[[ Recorded information open ]]

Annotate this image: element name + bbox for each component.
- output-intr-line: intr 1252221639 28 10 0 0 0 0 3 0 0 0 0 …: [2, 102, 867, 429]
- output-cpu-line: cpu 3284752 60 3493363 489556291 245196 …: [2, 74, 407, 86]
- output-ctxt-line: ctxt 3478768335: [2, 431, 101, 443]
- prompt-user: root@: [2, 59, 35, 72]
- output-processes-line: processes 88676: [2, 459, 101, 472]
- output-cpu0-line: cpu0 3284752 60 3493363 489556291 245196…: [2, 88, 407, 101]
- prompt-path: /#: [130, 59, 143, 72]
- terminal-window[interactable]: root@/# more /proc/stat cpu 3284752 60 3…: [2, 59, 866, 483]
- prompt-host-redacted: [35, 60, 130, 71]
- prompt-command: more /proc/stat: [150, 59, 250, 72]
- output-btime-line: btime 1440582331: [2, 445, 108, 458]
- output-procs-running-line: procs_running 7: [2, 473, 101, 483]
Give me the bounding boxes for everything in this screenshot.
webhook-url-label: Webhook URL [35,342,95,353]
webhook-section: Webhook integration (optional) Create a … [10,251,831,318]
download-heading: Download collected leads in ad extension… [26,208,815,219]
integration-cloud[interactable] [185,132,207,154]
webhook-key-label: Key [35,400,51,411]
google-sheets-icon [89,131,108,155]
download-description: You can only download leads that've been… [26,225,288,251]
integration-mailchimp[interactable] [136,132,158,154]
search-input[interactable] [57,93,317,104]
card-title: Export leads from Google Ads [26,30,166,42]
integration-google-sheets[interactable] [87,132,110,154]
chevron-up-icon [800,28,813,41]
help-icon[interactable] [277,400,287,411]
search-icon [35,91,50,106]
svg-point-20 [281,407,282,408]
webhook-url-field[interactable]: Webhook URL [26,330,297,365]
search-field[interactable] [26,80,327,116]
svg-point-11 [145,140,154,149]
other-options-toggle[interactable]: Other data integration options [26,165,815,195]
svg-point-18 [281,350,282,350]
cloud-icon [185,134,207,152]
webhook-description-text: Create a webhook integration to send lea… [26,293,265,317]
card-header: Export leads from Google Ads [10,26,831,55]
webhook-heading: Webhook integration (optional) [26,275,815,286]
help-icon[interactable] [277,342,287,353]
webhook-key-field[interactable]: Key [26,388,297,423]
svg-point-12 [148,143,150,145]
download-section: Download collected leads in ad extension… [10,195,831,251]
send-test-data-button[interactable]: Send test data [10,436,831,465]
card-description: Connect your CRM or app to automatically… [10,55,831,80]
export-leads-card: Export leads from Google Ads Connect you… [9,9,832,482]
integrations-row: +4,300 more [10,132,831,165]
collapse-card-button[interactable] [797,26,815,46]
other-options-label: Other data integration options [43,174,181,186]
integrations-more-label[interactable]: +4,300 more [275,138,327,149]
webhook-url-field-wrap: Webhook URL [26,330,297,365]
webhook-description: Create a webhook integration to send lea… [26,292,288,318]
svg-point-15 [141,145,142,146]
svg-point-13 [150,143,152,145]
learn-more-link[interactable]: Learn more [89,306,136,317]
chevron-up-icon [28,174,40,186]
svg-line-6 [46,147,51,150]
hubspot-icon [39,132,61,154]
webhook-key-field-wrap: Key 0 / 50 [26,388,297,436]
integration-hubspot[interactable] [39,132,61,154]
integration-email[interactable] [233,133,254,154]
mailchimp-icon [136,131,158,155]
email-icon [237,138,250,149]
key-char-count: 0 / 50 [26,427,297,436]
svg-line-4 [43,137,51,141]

[[ Recorded information closed ]]
[[ Recorded information open ]]

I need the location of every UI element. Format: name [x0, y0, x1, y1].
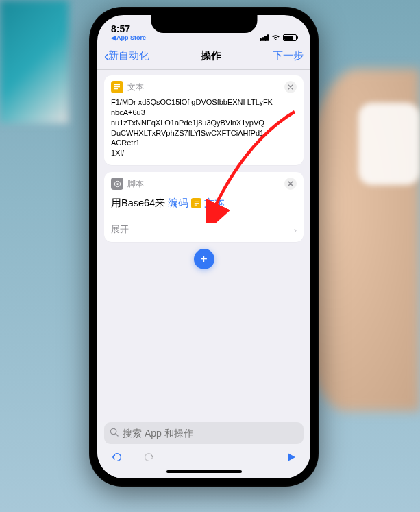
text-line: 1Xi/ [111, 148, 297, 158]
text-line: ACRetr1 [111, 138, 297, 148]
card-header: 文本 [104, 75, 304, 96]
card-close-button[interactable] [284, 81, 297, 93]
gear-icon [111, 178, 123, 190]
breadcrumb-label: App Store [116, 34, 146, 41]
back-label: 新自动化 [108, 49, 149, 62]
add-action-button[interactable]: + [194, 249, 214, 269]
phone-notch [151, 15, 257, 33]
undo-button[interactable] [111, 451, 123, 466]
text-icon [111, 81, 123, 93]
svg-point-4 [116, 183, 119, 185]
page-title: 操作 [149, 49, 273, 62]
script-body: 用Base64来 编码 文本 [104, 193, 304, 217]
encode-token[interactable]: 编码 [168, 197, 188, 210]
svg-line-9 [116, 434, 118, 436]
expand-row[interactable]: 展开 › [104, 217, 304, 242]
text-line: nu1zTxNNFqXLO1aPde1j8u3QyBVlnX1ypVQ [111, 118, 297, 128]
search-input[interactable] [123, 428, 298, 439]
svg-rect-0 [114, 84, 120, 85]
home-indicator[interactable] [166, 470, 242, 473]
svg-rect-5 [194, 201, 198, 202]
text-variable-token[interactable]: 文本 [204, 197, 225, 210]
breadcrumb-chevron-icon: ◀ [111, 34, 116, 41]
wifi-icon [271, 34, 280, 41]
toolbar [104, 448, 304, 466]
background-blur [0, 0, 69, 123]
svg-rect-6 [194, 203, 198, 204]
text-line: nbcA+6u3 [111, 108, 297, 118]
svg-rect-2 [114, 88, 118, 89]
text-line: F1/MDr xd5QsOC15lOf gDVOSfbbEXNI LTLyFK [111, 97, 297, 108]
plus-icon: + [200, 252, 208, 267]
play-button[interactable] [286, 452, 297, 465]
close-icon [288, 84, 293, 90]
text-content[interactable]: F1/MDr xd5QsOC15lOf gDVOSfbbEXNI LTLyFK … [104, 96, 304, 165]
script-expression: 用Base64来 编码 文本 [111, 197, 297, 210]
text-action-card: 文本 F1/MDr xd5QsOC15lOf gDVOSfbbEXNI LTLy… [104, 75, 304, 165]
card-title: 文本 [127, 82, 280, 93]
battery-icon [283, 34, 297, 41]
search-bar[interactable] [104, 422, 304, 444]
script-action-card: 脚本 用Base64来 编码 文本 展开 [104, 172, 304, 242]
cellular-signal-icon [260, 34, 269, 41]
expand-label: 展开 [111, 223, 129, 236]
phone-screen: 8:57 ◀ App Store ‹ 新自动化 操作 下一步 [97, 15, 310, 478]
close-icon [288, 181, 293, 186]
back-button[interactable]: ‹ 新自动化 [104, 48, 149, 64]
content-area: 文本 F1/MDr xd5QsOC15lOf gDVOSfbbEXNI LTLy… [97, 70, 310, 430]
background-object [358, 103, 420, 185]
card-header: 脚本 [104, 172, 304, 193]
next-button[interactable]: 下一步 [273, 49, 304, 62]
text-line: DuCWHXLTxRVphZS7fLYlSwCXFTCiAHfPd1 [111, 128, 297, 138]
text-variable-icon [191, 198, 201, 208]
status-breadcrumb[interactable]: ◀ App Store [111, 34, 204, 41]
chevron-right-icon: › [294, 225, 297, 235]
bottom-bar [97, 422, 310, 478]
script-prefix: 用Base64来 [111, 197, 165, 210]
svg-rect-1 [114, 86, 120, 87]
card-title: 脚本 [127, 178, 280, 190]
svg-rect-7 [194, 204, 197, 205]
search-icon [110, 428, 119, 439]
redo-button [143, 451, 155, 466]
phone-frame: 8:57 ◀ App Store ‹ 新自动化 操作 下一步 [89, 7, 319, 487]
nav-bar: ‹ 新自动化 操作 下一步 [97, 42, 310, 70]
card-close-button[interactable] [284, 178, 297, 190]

[[ Recorded information closed ]]
[[ Recorded information open ]]

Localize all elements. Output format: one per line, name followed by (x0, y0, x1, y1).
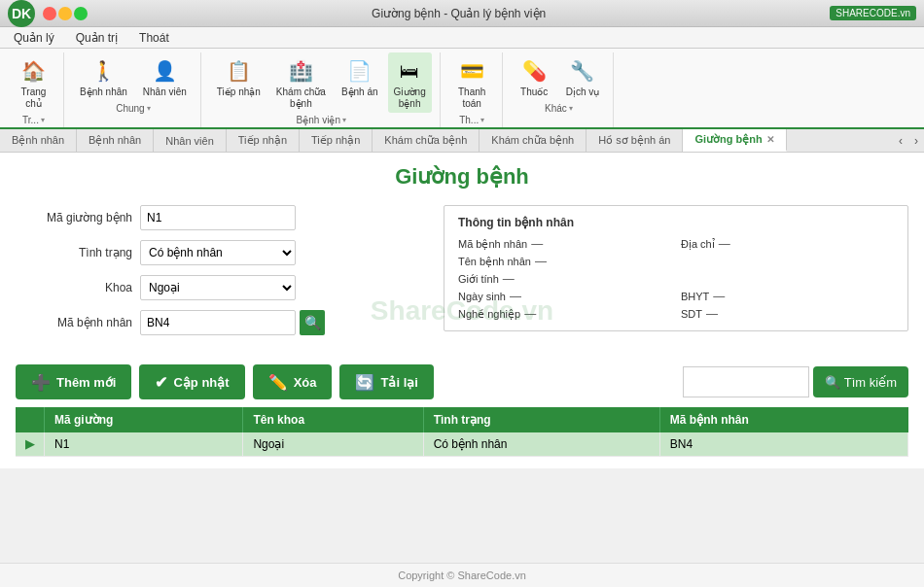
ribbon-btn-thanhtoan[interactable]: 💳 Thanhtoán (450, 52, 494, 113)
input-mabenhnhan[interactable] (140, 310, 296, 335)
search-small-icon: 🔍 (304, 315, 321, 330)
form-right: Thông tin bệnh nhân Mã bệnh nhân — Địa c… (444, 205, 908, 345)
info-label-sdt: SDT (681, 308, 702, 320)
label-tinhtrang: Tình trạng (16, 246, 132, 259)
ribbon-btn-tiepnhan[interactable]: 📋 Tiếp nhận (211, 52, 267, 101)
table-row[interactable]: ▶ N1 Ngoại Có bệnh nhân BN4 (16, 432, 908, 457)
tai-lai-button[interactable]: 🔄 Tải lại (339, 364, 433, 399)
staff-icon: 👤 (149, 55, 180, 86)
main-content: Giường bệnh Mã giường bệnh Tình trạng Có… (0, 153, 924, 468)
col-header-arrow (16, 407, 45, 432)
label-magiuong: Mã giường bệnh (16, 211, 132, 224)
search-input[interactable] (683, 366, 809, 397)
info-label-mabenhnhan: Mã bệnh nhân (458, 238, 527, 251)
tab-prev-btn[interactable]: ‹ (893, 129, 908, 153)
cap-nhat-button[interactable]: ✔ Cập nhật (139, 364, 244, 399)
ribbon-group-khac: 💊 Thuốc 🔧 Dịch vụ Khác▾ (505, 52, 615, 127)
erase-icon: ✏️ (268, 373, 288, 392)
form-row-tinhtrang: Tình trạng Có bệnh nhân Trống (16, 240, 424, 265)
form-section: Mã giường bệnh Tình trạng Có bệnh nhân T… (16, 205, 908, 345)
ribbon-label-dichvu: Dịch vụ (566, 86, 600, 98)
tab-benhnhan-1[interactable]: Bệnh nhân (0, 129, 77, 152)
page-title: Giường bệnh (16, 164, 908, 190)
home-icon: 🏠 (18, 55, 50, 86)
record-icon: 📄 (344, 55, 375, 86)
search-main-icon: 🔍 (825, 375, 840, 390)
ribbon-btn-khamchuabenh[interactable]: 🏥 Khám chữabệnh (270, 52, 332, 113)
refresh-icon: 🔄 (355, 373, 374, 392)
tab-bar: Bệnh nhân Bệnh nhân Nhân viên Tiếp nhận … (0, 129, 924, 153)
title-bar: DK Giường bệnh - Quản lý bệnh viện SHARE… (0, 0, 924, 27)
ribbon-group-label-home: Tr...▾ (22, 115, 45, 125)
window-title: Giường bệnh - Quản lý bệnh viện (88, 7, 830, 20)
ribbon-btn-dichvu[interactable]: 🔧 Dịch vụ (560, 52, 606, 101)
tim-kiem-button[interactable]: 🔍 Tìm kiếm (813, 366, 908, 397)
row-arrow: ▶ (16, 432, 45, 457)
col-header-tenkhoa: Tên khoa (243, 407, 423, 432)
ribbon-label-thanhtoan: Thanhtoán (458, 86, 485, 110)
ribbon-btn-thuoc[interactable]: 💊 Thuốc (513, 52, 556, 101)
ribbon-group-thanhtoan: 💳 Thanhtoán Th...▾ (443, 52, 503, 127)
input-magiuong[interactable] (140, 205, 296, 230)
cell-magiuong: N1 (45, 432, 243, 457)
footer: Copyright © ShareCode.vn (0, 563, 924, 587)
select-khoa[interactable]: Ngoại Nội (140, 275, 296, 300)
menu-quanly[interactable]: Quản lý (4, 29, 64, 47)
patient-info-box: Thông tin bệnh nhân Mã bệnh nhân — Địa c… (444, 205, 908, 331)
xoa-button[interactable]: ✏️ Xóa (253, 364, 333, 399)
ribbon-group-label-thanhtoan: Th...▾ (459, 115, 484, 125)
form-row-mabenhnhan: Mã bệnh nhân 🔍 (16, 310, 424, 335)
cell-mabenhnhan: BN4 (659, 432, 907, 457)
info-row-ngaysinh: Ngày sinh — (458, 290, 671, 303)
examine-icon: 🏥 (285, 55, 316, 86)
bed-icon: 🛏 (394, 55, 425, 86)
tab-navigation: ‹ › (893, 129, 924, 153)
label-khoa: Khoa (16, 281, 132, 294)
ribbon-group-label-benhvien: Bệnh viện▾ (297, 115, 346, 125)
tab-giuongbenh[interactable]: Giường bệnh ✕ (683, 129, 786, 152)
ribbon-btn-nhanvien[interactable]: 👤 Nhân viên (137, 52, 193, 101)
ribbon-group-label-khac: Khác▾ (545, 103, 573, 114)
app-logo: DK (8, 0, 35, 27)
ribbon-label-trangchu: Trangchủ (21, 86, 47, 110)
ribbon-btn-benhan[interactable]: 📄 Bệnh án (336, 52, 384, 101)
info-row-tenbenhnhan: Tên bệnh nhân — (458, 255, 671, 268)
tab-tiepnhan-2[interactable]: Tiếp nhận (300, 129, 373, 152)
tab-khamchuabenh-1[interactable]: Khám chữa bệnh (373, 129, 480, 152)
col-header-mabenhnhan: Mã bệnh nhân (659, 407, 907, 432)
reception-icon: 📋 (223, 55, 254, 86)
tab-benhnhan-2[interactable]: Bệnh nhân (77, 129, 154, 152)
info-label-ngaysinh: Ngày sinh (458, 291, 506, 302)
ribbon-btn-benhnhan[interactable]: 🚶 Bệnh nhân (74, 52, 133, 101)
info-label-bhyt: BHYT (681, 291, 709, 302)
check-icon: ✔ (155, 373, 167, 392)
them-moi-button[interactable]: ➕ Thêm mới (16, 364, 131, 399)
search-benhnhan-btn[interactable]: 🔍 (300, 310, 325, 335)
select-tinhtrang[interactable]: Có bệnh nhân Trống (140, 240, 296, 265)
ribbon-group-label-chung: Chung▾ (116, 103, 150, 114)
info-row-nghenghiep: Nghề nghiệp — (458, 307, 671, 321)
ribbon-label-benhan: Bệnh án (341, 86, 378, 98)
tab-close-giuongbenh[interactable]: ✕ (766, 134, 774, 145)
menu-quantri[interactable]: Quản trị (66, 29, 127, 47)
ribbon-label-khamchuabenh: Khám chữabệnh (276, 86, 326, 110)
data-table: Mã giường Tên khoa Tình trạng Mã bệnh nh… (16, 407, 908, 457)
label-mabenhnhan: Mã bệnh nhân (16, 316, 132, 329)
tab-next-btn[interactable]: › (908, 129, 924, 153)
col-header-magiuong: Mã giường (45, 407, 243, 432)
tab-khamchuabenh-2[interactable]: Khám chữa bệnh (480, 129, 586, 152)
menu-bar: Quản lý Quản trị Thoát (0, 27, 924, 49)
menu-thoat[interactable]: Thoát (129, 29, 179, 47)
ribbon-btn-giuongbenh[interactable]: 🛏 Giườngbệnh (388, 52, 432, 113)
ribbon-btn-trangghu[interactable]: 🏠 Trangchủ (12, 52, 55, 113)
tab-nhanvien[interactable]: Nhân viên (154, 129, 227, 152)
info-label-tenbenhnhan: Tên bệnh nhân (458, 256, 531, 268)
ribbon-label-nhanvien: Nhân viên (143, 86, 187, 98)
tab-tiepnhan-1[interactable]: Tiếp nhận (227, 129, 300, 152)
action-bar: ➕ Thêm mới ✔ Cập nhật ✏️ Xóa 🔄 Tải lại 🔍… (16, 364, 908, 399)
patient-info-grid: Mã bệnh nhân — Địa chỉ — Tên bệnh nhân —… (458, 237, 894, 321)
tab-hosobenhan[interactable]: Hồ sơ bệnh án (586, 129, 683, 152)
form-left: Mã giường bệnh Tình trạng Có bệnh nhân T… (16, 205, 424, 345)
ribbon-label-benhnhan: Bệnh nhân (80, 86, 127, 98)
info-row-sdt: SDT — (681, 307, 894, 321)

[[ Recorded information closed ]]

* **Prompt**: Lines containing the word "arrow": copy every one of them from the records above.

* **Solved exercise**:
col-header-arrow (16, 407, 45, 432)
row-arrow: ▶ (16, 432, 45, 457)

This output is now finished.